Using the Electrostatic Levitator at NASA’s Marshall Space
Flight Center (MSFC) in Huntsville, Ala., Kelton’s team
proved the hypothesis by focusing on the “nucleation
barrier.” German physicist Gabriel D. Fahrenheit, while
working on his temperature scale, first observed the barrier
in the 1700s. When he cooled water below freezing, it didn’t
immediately turn into ice but hung around as liquid in a
supercooled state. That’s because it took a while for all
the atoms to do an atomic “shuffle” arranging in patterns to
form ice crystals.
In 1950, Dr. David Turnbull and Dr. Robert Cech, in
Schenectady, N.Y., showed liquid metals also resist turning
into solids. In 1952, physicist Dr. Charles Frank, of the
University of Bristol in England, explained this
“undercooling” behavior as a fundamental mismatch in the way
atoms arrange themselves in the liquid and solid phases.
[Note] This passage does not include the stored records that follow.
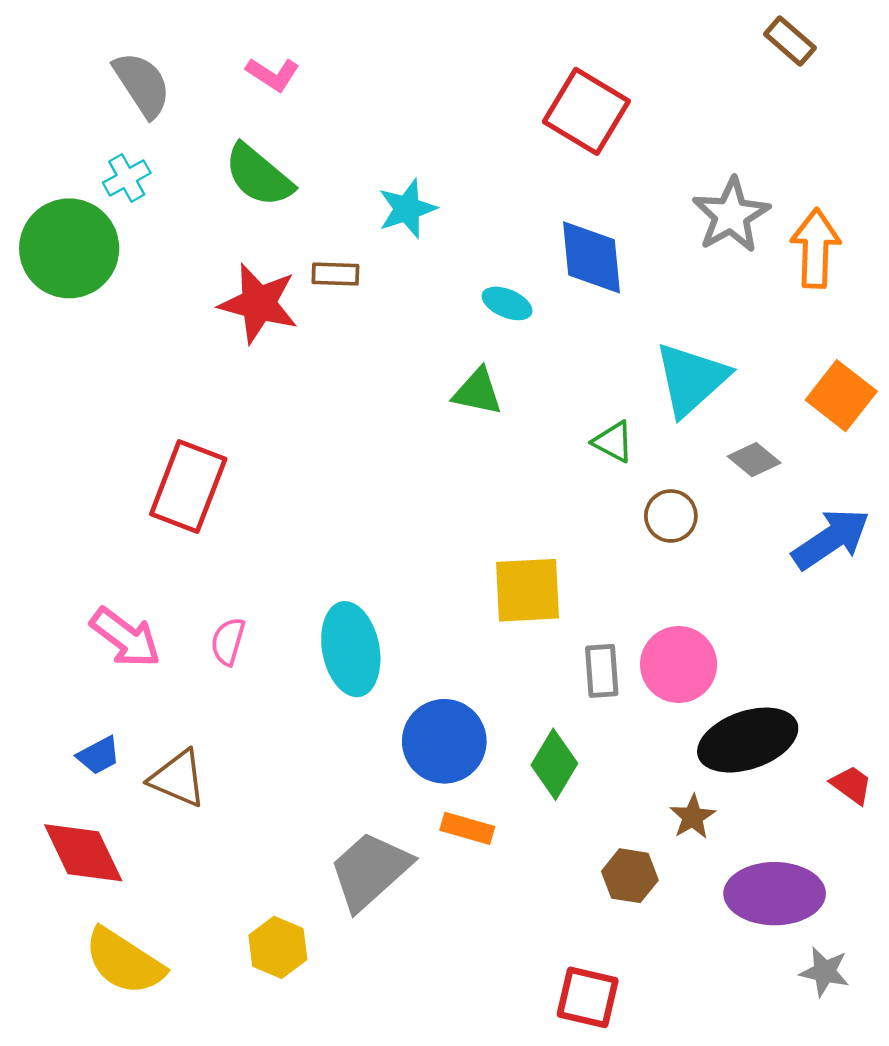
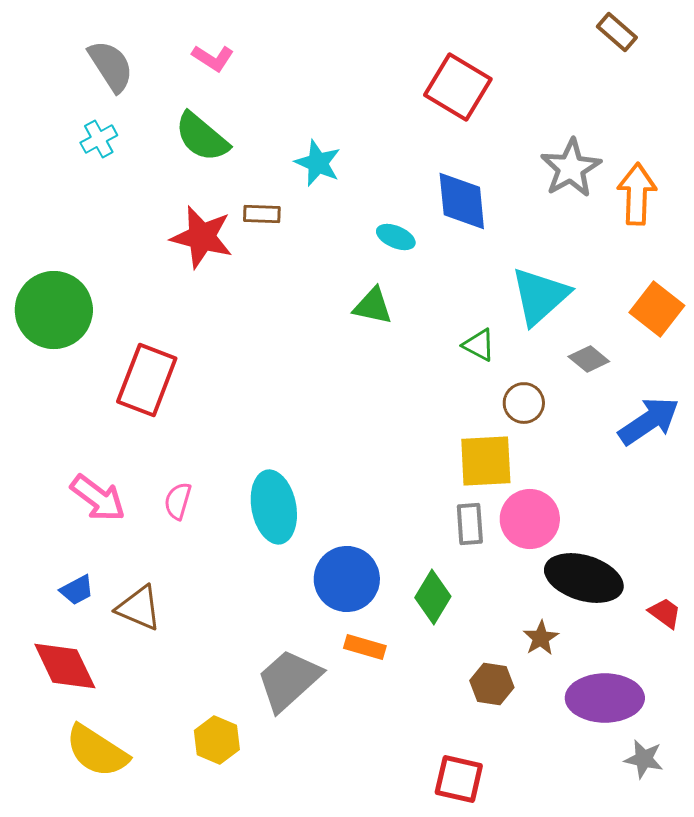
cyan star: (407, 209) -> (318, 163), turned -30
green circle: (69, 248) -> (54, 310), moved
yellow square: (527, 590) -> (486, 461), moved
black ellipse: (748, 740) -> (584, 578), turned 36

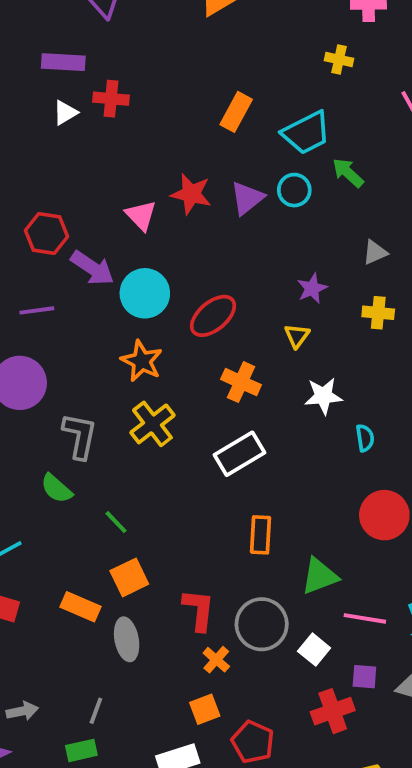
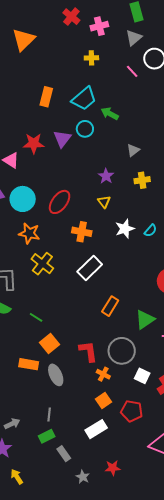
cyan semicircle: (365, 438) -> (150, 231), moved, turned 64
orange rectangle: (261, 535) -> (110, 306), turned 42
white square: (314, 650) -> (142, 376), moved

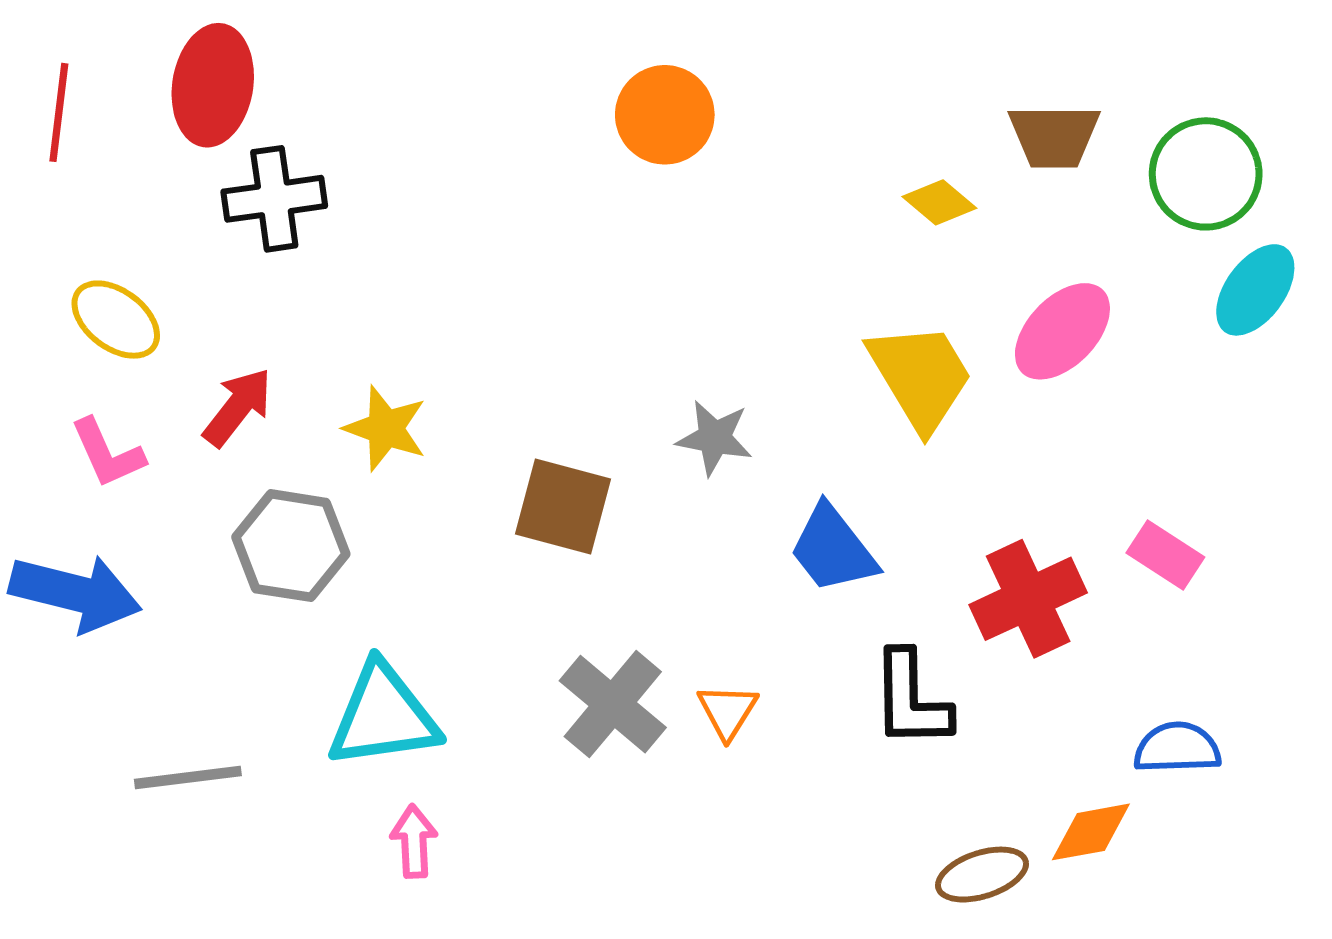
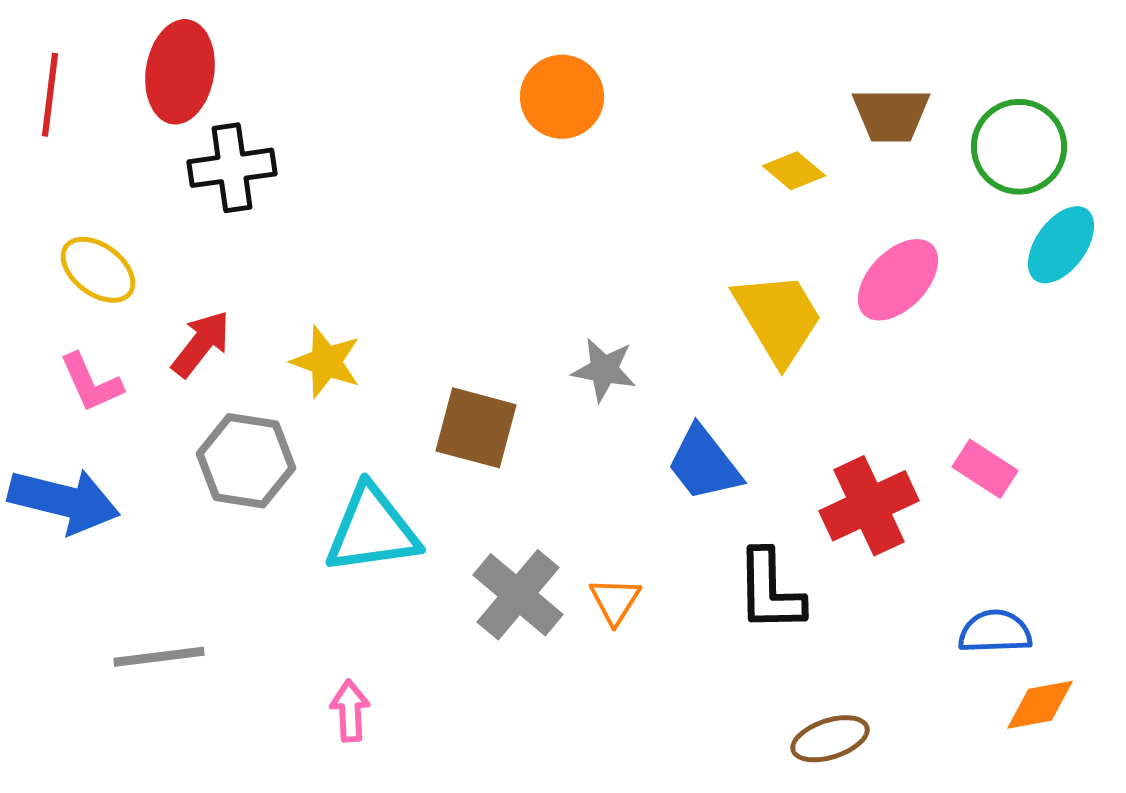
cyan triangle: (383, 716) -> (372, 530), moved
orange diamond: (1091, 832) -> (1040, 705), moved

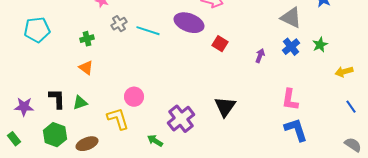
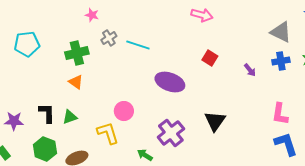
purple ellipse: (189, 23) -> (170, 82), moved
green cross: (87, 39) -> (77, 53), size x1.6
blue cross: (291, 47) -> (281, 61), turned 30
purple arrow: (260, 56) -> (250, 70), turned 120

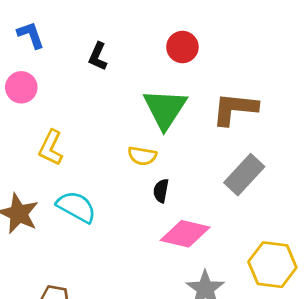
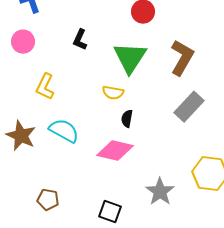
black L-shape: (98, 56) -> (80, 40), moved
brown L-shape: (235, 109) -> (182, 58), turned 114
pink diamond: (185, 234) -> (115, 151), moved

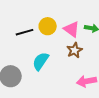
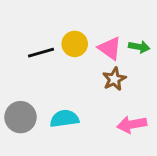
cyan semicircle: (41, 61) -> (64, 119), moved, turned 48

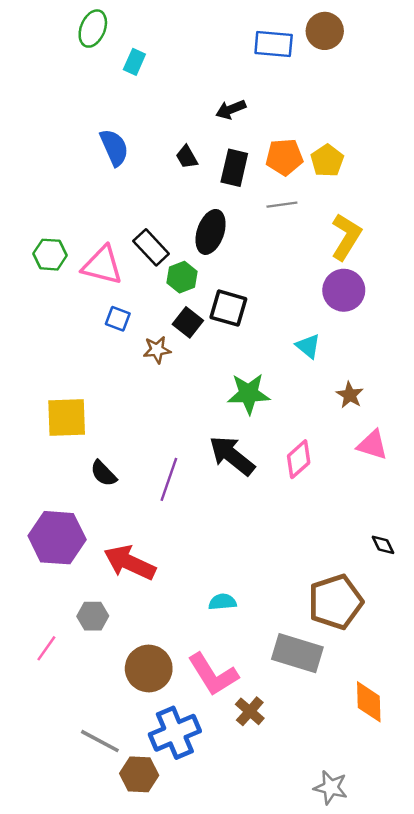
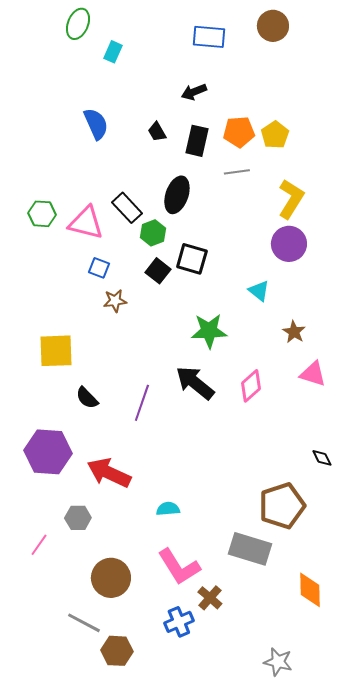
blue rectangle: (274, 44) -> (209, 37), moved
brown star: (157, 350) -> (115, 301), moved
cyan semicircle: (222, 602) -> (168, 509), moved
brown circle: (149, 668) -> (111, 578), moved
blue cross: (175, 733) -> (179, 622), moved, size x0.7

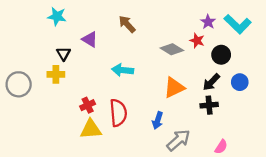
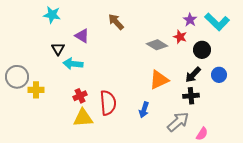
cyan arrow: (123, 70) -> (73, 64), moved
yellow cross: (56, 74) -> (36, 90), moved
gray arrow: (178, 140) -> (178, 122), moved

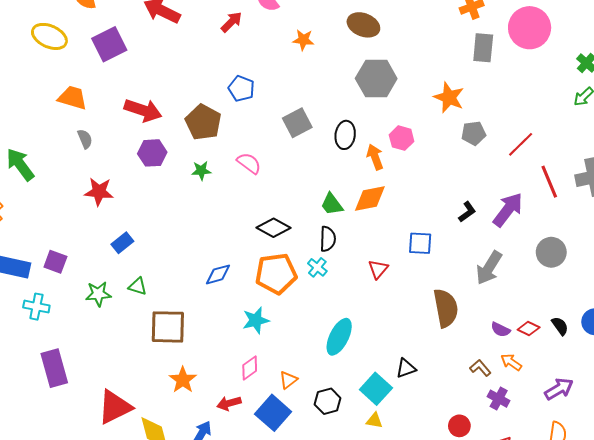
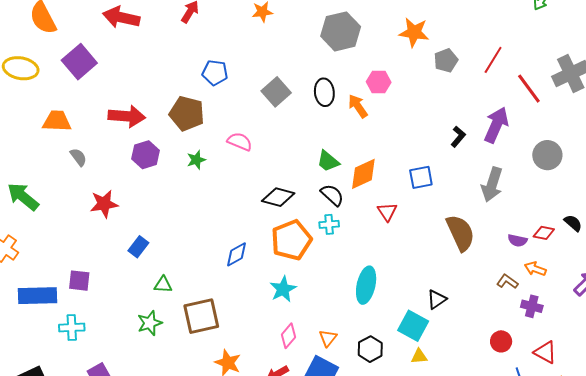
orange diamond: (370, 199) -> (363, 174), moved
black semicircle: (328, 239) -> (332, 195), turned -35
cyan cross: (317, 267) -> (329, 224), turned -30
green star: (98, 294) -> (150, 323), moved

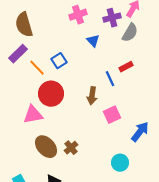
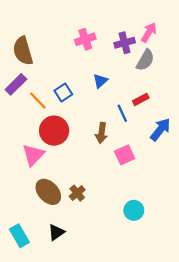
blue triangle: (93, 41) -> (100, 81), moved, turned 32
pink triangle: (33, 115) -> (33, 155), turned -35
blue arrow: (140, 132) -> (160, 129), moved

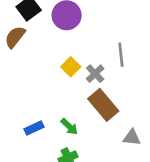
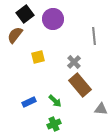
gray line: (121, 55) -> (94, 36), moved
yellow square: (71, 67) -> (38, 57), moved, turned 32

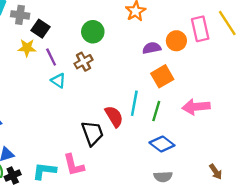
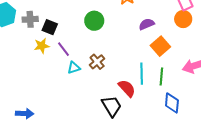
orange circle: (176, 41) -> (183, 19), moved
brown cross: (84, 62) -> (97, 62), moved
cyan triangle: (58, 81) -> (74, 68), turned -40
blue diamond: (162, 144) -> (172, 103), turned 70

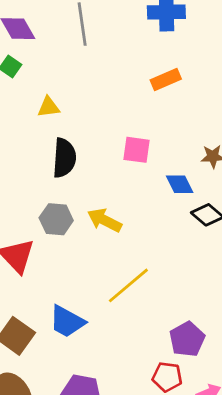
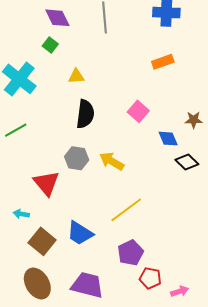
pink square: (136, 150) -> (138, 111), turned 30
purple pentagon: (187, 339) -> (130, 253), moved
Atoms in a liquid metal are put together into the form of an
icosahedron, a pattern with 20 triangular faces that can’t
be arranged to form a regular crystal.
“The metal doesn’t change to a solid instantly, because it
costs energy for the atoms to move from the icosahedral
formation in the liquid to a new pattern that results in a
regular crystal structure in the solid metal,” explained
Kelton. “It’s like being in a valley and having to climb
over a mountain to get to the next valley. You expend energy
to get over the barrier to a new place,” he said.
Frank didn’t know about quasicrystals, first discovered in
1984, and researchers didn’t have tools like NASA’s
Levitator. Using electrostatic energy to levitate the sample
was crucial, because stray contamination from containers
cause crystals to form inside liquid metals, which would
have ruined Kelton’s measurements on pure samples.
To measure atom locations inside a drop of titanium-
zirconium-nickel alloy, the levitator was moved to the
Advanced Photon Source at Argonne National Laboratory in
Chicago. There, an energetic beam of X-rays was used to map
the average atom locations as the metal turned from liquid
to solid. The experiment was repeated several times, and the
data definitively verified Frank’s hypothesis.
As the temperature was decreased to solidify the molten
sample, an icosahedral local structure developed in the
liquid metal. It cost less energy to form the quasicrystal,
because it had an icosahedral structure. This caused the
quasicrystal to nucleate first, even though it was less
stable than the crystal phase that should have formed. The
icosahedral liquid structure was therefore directly linked
to the nucleation barrier, as proposed by Frank.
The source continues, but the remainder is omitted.